New AHF grant offers this month to support heritage regeneration projects

The Architectural Heritage Fund made 9 new grant offers in October amounting to £38,500 across the UK for community-led efforts to save historic buildings valued by local communities. The two projects highlighted here show the potential for charities to deliver existing services within buildings of important architectural heritage. 

A £2,400 Project Viability Grant has been awarded to Chilli Studios, a charity delivering creative activities for people with mental health problems in Newcastle and Gateshead. It provides a user-led service with the aim of promoting social inclusion and interaction, developing skills and abilities to build resilience and well-being.

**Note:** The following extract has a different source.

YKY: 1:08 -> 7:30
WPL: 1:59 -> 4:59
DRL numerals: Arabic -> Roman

The grant will enable the charity to assess the viability of creating an ‘art hub’ within an empty property that forms part of Ralph Erskine’s Grade II* listed Byker Wall housing estate, built between 1969-82. This is the newest building to have benefited from an AHF grant. Chilli Studios aims to link with Erskine’s famous participatory approach of ‘hobby rooms’ and provide a legacy that can engage disadvantaged communities in the area.

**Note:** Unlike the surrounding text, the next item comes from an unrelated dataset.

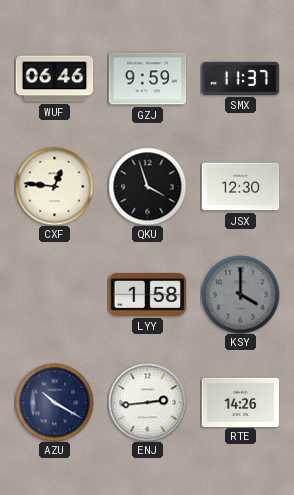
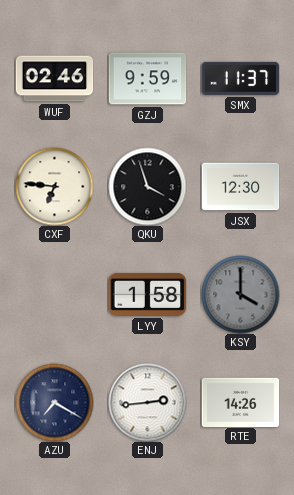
WUF: 06:46 -> 02:46
CXF: 12:46 -> 6:46
AZU: 10:20 -> 7:20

South Dudhope Mill was the first spinning mill to be built in Dundee, in 1818. The mill has been largely undeveloped and is therefore one of the few remaining sites where many aspects of the history of the city’s jute industry can still be identified. Today, the former spinning and storage buildings are occupied by Tayside Re-users, a SCIO and social enterprise set up to encourage people to find alternative uses for goods they might otherwise throw away, and to provide employment and volunteering opportunities as a route back to employment for those out of work. The Scottish Prison Service is a major client, with day release inmates from the local open prison working on site, as well as electrical goods and furniture being repaired at two closed prisons.

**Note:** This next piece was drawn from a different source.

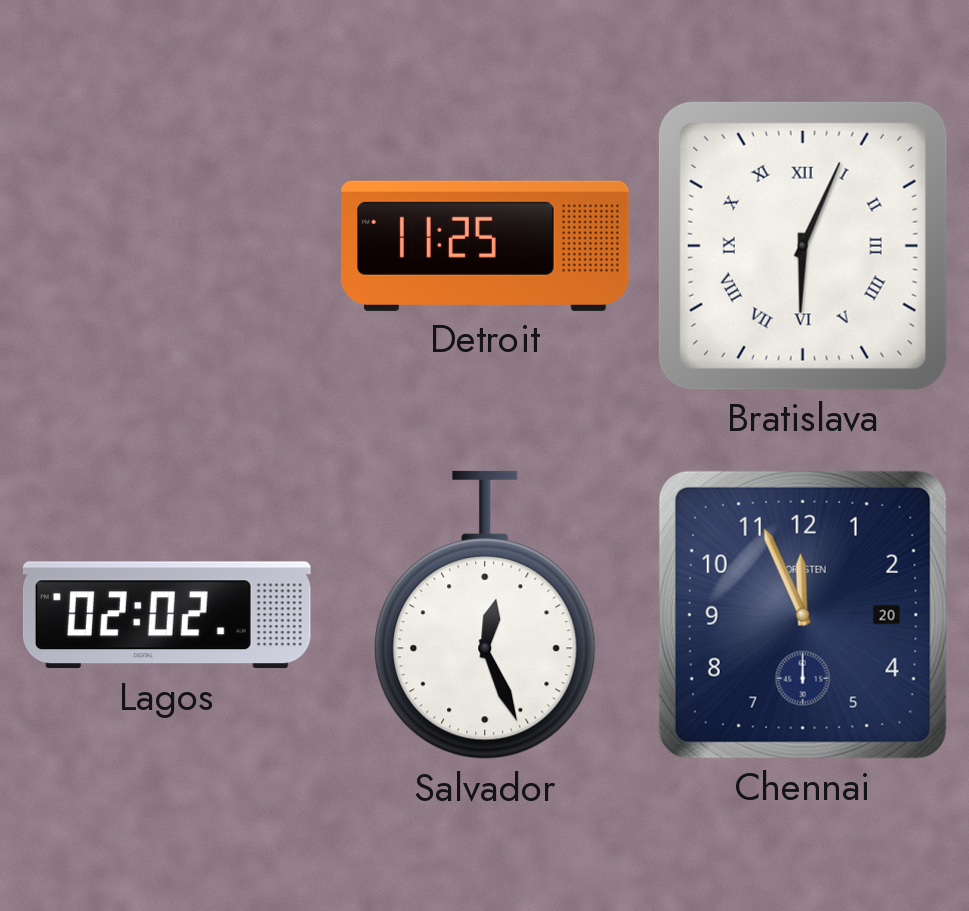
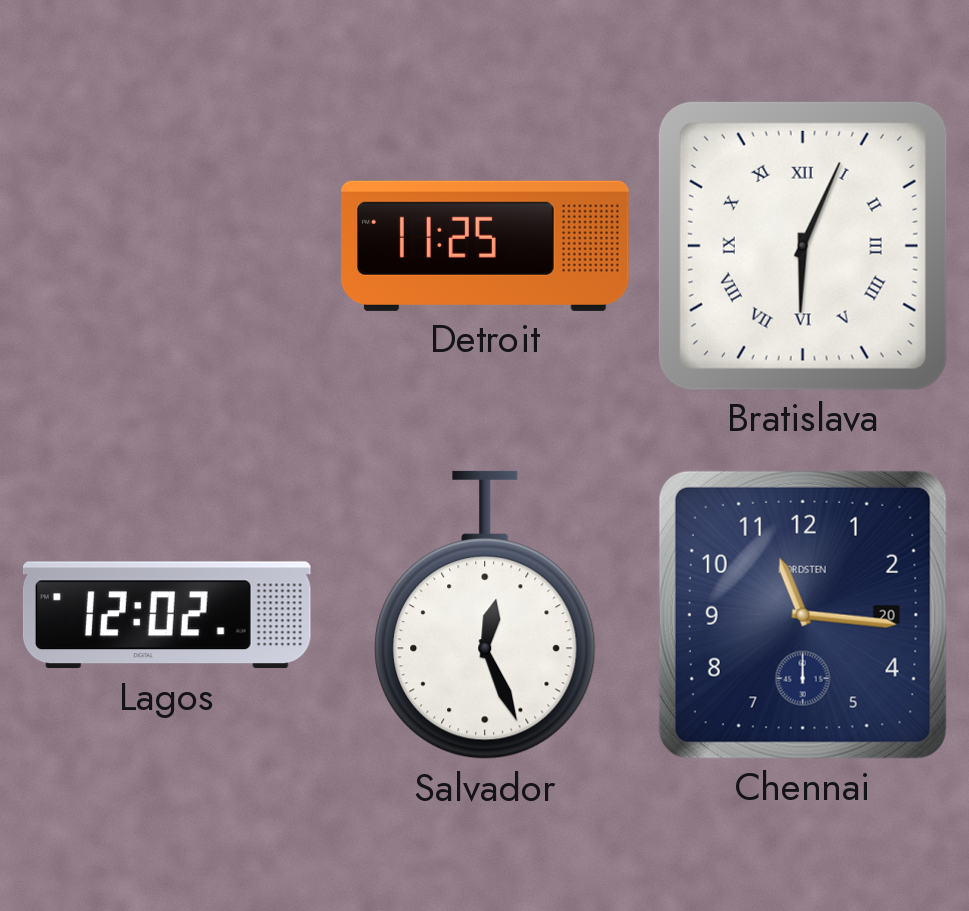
Lagos: 02:02 -> 12:02
Chennai: 11:56 -> 11:16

A £5,000 Project Viability Grant will enable Tayside Re-users to explore whether it will be viable to purchase the building, refurbish it and bring disused and unsafe areas on the upper floors into productive use. The project potentially provides a great opportunity to expand its work and offer skills training, particularly in furniture refurbishment, upholstery, electrical repairs and up-cycling, all of which requires both more floorspace and better quality spaces to work in.


AHF support for projects like these not be possible without the continued support of Historic England and Historic Environment Scotland.